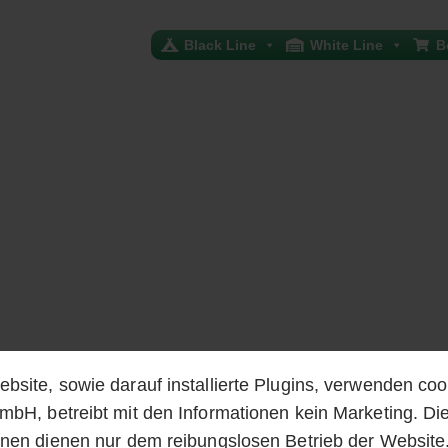
Black Line
White Line
B
bsite, sowie darauf installierte Plugins, verwenden coo
mbH, betreibt mit den Informationen kein Marketing. Di
onen dienen nur dem reibungslosen Betrieb der Website.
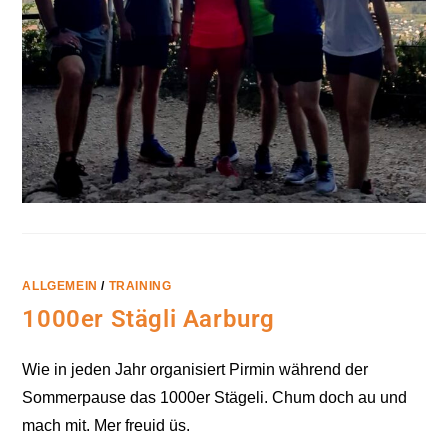
ALLGEMEIN
/
TRAINING
1000er Stägli Aarburg
Wie in jeden Jahr organisiert Pirmin während der
Sommerpause das 1000er Stägeli. Chum doch au und
mach mit. Mer freuid üs.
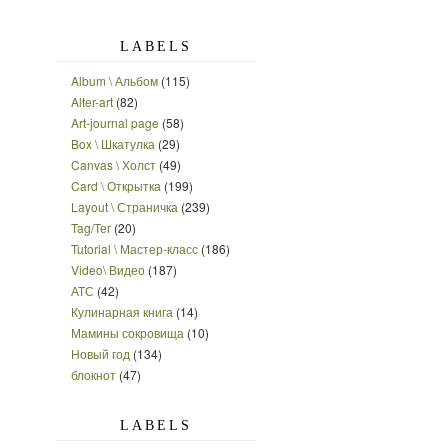
LABELS
Album \ Альбом
(115)
Alter-art
(82)
Art-journal page
(58)
Box \ Шкатулка
(29)
Canvas \ Холст
(49)
Card \ Открытка
(199)
Layout \ Страничка
(239)
Tag/Тег
(20)
Tutorial \ Мастер-класс
(186)
Video\ Видео
(187)
АТС
(42)
Кулинарная книга
(14)
Мамины сокровища
(10)
Новый год
(134)
блокнот
(47)
LABELS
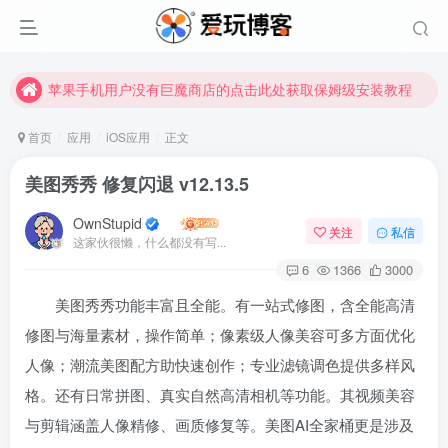
苹果手机用户没有巨魔商店的点击此处获取保姆级安装教程
未找到所需资源？欢迎提交您的需求，我们将尽快为您处理。
苹果手机用户没有巨魔商店的点击此处获取保姆级安装教程
首页
应用
iOS应用
正文
美图秀秀 修复闪退 v12.13.5
OwnStupid
关注
私信
这家伙很懒，什么都没有写...
6
1366
3000
美图秀秀功能丰富且全能。有一站式修图，含全能高清
修图与海量素材，操作简单；像素级人像美容可多方面优化
人像；潮流美图配方助快速创作；专业滤镜调色提供多样风
格。还有日常拼图、真实自然高清相机等功能。其视频美容
与剪辑涵盖人像精修、画质修复等。美图AI全家桶更是涉及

§ PROBLEM TO SOLVE: Restate the data above word for word. Skip every picture.

§ YOUR SOLUTION:
Black Line
White Line
B
bsite, sowie darauf installierte Plugins, verwenden coo
mbH, betreibt mit den Informationen kein Marketing. Di
onen dienen nur dem reibungslosen Betrieb der Website.
ALLGEMEIN
/
TRAINING
1000er Stägli Aarburg
Wie in jeden Jahr organisiert Pirmin während der
Sommerpause das 1000er Stägeli. Chum doch au und
mach mit. Mer freuid üs.
LABELS
Album \ Альбом
(115)
Alter-art
(82)
Art-journal page
(58)
Box \ Шкатулка
(29)
Canvas \ Холст
(49)
Card \ Открытка
(199)
Layout \ Страничка
(239)
Tag/Тег
(20)
Tutorial \ Мастер-класс
(186)
Video\ Видео
(187)
АТС
(42)
Кулинарная книга
(14)
Мамины сокровища
(10)
Новый год
(134)
блокнот
(47)
LABELS
苹果手机用户没有巨魔商店的点击此处获取保姆级安装教程
未找到所需资源？欢迎提交您的需求，我们将尽快为您处理。
苹果手机用户没有巨魔商店的点击此处获取保姆级安装教程
首页
应用
iOS应用
正文
美图秀秀 修复闪退 v12.13.5
OwnStupid
关注
私信
这家伙很懒，什么都没有写...
6
1366
3000
美图秀秀功能丰富且全能。有一站式修图，含全能高清
修图与海量素材，操作简单；像素级人像美容可多方面优化
人像；潮流美图配方助快速创作；专业滤镜调色提供多样风
格。还有日常拼图、真实自然高清相机等功能。其视频美容
与剪辑涵盖人像精修、画质修复等。美图AI全家桶更是涉及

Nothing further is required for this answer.